_Work order_
The records beneath should be printed exactly, and the pictures are to be left out.

_Study material_
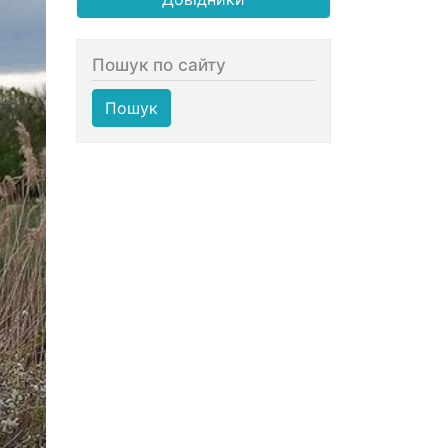
Пошук по сайту
Пошук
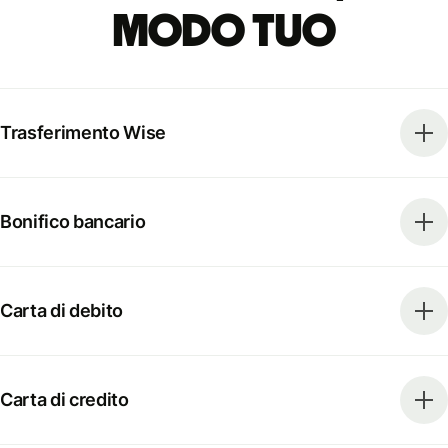
modo tuo
Trasferimento Wise
Bonifico bancario
Carta di debito
Carta di credito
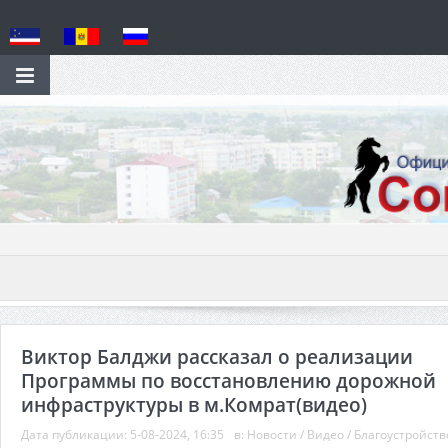
Виктор Балджи рассказал о реализации
Программы по восстановлению дорожной
инфраструктуры в м.Комрат(видео)
Дата публикации:
5-08-2024, 16:35
в:
Новости
/
Видео
/
Благоустройств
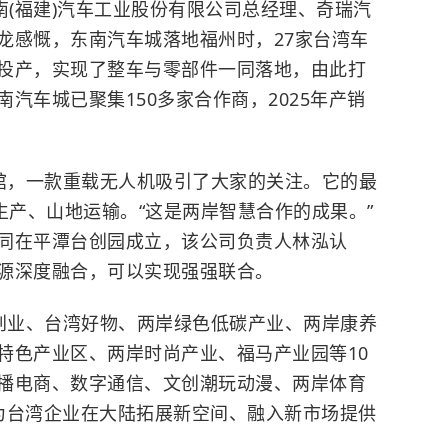
南(福建)汽车工业股份有限公司总经理、奇瑞汽
龙感慨，东南汽车城落地福州时，27家台湾车
投产，实现了整车与零部件一同落地，由此打
汽车城已聚集150多家合作商，2025年产销
馆，一款重载无人机吸引了大家的关注。它的最
生产、山地运输。“这是两岸智慧合作的成果。”
同在平潭台创园成立，该公司负责人林泓认
源深度融合，可以实现强强联合。
创业、台湾好物、两岸绿色低碳产业、两岸康养
特色产业区、两岸时尚产业、福马产业园等10
播电商、数字通信、文创潮玩动漫、两岸体育
为台湾企业在大陆拓展新空间、融入新市场提供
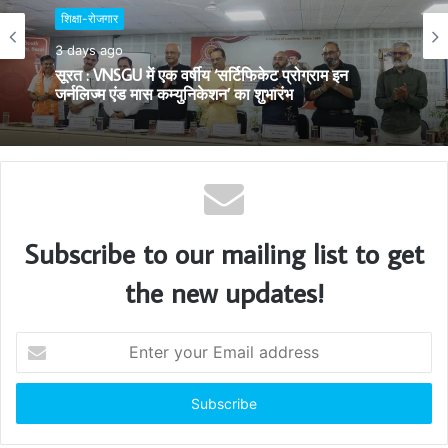
शिक्षा-रोजगार
e
शिक्षा-रोजगार
3 days ago
सूरत : VNSGU में एक वर्षीय ‘सर्टिफिकेट प्रोग्राम इन
2 weeks ago
जर्नलिज्म एंड मास कम्युनिकेशन’ का शुभारंभ
अंतरराष्ट्रीय स्वास्थ्य सेवाओं में करियर की तैयारी को मजबूत
करने के लिए OET ने गुजरात के सूरत में शिक्षकों को विशेष
प्रशिक्षण दिया
Subscribe to our mailing list to get
the new updates!
E
n
t
e
r
y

_Response for this exercise_
Пошук по сайту
Пошук
modo tuo
Trasferimento Wise
Bonifico bancario
Carta di debito
Carta di credito
Виктор Балджи рассказал о реализации
Программы по восстановлению дорожной
инфраструктуры в м.Комрат(видео)
Дата публикации:
5-08-2024, 16:35
в:
Новости
/
Видео
/
Благоустройств
南(福建)汽车工业股份有限公司总经理、奇瑞汽
龙感慨，东南汽车城落地福州时，27家台湾车
投产，实现了整车与零部件一同落地，由此打
汽车城已聚集150多家合作商，2025年产销
馆，一款重载无人机吸引了大家的关注。它的最
生产、山地运输。“这是两岸智慧合作的成果。”
同在平潭台创园成立，该公司负责人林泓认
源深度融合，可以实现强强联合。
创业、台湾好物、两岸绿色低碳产业、两岸康养
特色产业区、两岸时尚产业、福马产业园等10
播电商、数字通信、文创潮玩动漫、两岸体育
为台湾企业在大陆拓展新空间、融入新市场提供
शिक्षा-रोजगार
e
शिक्षा-रोजगार
3 days ago
सूरत : VNSGU में एक वर्षीय ‘सर्टिफिकेट प्रोग्राम इन
2 weeks ago
जर्नलिज्म एंड मास कम्युनिकेशन’ का शुभारंभ
अंतरराष्ट्रीय स्वास्थ्य सेवाओं में करियर की तैयारी को मजबूत
करने के लिए OET ने गुजरात के सूरत में शिक्षकों को विशेष
प्रशिक्षण दिया
Subscribe to our mailing list to get
the new updates!
E
n
t
e
r
y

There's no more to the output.